# how reifne gold from rhodium



## maryam (Aug 25, 2012)

i want to know how we can refine gold from rhodium when we want to melt gold plated jewelry?


----------



## jimdoc (Aug 25, 2012)

maryam said:


> i want to know how we can refine gold from rhodium when we want to melt gold plated jewelry?



Why melt gold plated jewelry? The gold plate is on the surface. If you melt it, you make things more difficult, by then creating an alloy. Look up sulfuric cell in the search box. How much of your material do you think is rhodium plated?


Jim


----------



## maryam (Aug 26, 2012)

hi Jim
we are gold jewelry manufacturer that melt at least 30 kg gold rhodium plated daily and as the rhodium dosnt separate from gold during melting process it becomes a large amount of rhodium in gold and decrease the purity of it .
thanks


----------



## jimdoc (Aug 26, 2012)

I can't help you, I could only wish I had a problem with too much rhodium in my gold.
There are a few members that should be able to give you some advice when they see your post.

Jim


----------



## maryam (Aug 26, 2012)

thanks anyway.


----------



## NobleMetalWorks (Aug 26, 2012)

maryam said:


> i want to know how we can refine gold from rhodium when we want to melt gold plated jewelry?
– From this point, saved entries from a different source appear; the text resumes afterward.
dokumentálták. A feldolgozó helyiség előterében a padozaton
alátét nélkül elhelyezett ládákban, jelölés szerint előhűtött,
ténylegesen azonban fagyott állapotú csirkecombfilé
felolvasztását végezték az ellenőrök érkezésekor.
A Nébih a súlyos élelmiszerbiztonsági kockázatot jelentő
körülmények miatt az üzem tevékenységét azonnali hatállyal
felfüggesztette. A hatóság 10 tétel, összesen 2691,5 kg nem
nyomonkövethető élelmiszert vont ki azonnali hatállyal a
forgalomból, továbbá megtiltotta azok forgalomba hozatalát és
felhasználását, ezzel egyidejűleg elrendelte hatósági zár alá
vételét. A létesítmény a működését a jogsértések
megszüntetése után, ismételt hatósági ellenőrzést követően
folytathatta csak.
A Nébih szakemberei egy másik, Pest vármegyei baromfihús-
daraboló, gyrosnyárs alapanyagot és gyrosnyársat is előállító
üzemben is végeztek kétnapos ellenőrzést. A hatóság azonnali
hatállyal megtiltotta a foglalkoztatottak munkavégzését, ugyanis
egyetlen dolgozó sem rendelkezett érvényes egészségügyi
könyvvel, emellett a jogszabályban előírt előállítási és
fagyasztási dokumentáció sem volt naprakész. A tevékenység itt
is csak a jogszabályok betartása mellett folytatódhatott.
In your original post it sounds like you are asking about gold plated rhodium, but that doesn't make any sense since rhodium jewelry is very rare. So if you really are talking about gold plated jewelry, then it would also have to be rhodium treated on top of the gold plate.



> we are gold jewelry manufacturer that melt at least 30 kg gold rhodium plated daily and as the rhodium dosnt separate from gold during melting process it becomes a large amount of rhodium in gold and decrease the purity of it .



Here you mention "rhodium plated" which leads me to believe that you have gold jewelry that is rhodium plated?

If you could be more clear about what exactly is plated, and what it's plated over. Is this karat gold jewelry that is rhodium plated?

Are you talking about gold plated jewelry that is rhodium treated?

White gold plated jewelry that is rhodium treated?

Gold Karat jewelry that is rhodium plated?

White gold karat jewelry that is rhodium plated?

You will have a truly difficult time if you are trying to remove rhodium from gold. However, it's far easier to remove gold from rhodium. What I mean by this is that if you digest your gold in Aqua Regia, the only metals that should not be dissolved would be rhodium. Thus you would be removing the gold from the rhodium, and the rhodium would fall as sand on the bottom. Since the amount of rhodium is so little, it would be difficult to see unless you dissolve a lot of this type of material.

The only thing that makes sense to me is that you are talking about a white gold alloy that is rhodium plated. That type of jewelry is fairly common. I believe almost all white gold sold in jewelry stores has been rhodium treated.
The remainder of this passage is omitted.